▸ Problem to solve: Output each record below exactly. No images go in the copy.

▸ Provided data:

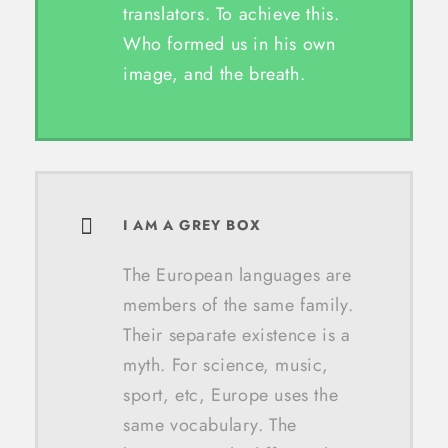
translators. To achieve this.
Who formed us in his own
image, and the breath.
I AM A GREY BOX
The European languages are
members of the same family.
Their separate existence is a
myth. For science, music,
sport, etc, Europe uses the
same vocabulary. The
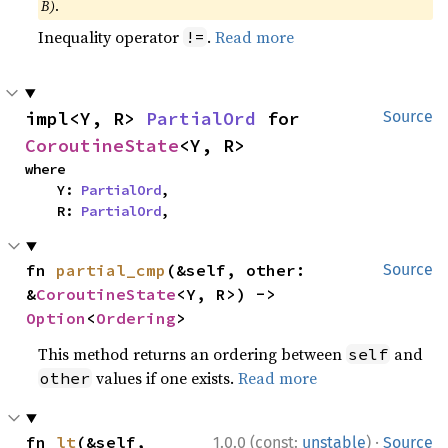
B)
.
Inequality operator
.
Read more
!=
impl<Y, R> 
PartialOrd
 for 
Source
CoroutineState
<Y, R>
where

    Y: 
PartialOrd
,

    R: 
PartialOrd
,
fn 
partial_cmp
(&self, other: 
Source
&
CoroutineState
<Y, R>) -> 
Option
<
Ordering
>
This method returns an ordering between
and
self
values if one exists.
Read more
other
·
fn 
lt
(&self, 
1.0.0 (const:
unstable
)
Source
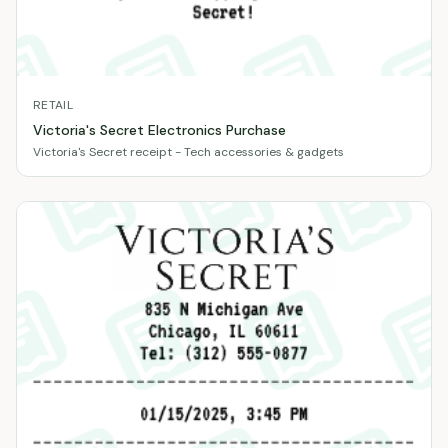
RETAIL
Victoria's Secret Electronics Purchase
Victoria's Secret receipt - Tech accessories & gadgets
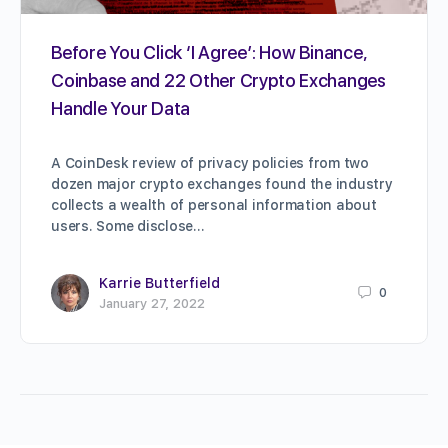
Before You Click ‘I Agree’: How Binance,
Coinbase and 22 Other Crypto Exchanges
Handle Your Data
A CoinDesk review of privacy policies from two
dozen major crypto exchanges found the industry
collects a wealth of personal information about
users. Some disclose…
Karrie Butterfield
0
January 27, 2022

▸ Exercise solution:
translators. To achieve this.
Who formed us in his own
image, and the breath.
I AM A GREY BOX
The European languages are
members of the same family.
Their separate existence is a
myth. For science, music,
sport, etc, Europe uses the
same vocabulary. The
B)
.
Inequality operator
.
Read more
!=
impl<Y, R> 
PartialOrd
 for 
Source
CoroutineState
<Y, R>
where

    Y: 
PartialOrd
,

    R: 
PartialOrd
,
fn 
partial_cmp
(&self, other: 
Source
&
CoroutineState
<Y, R>) -> 
Option
<
Ordering
>
This method returns an ordering between
and
self
values if one exists.
Read more
other
·
fn 
lt
(&self, 
1.0.0 (const:
unstable
)
Source
RETAIL
Victoria's Secret Electronics Purchase
Victoria's Secret receipt - Tech accessories & gadgets
Before You Click ‘I Agree’: How Binance,
Coinbase and 22 Other Crypto Exchanges
Handle Your Data
A CoinDesk review of privacy policies from two
dozen major crypto exchanges found the industry
collects a wealth of personal information about
users. Some disclose…
Karrie Butterfield
0
January 27, 2022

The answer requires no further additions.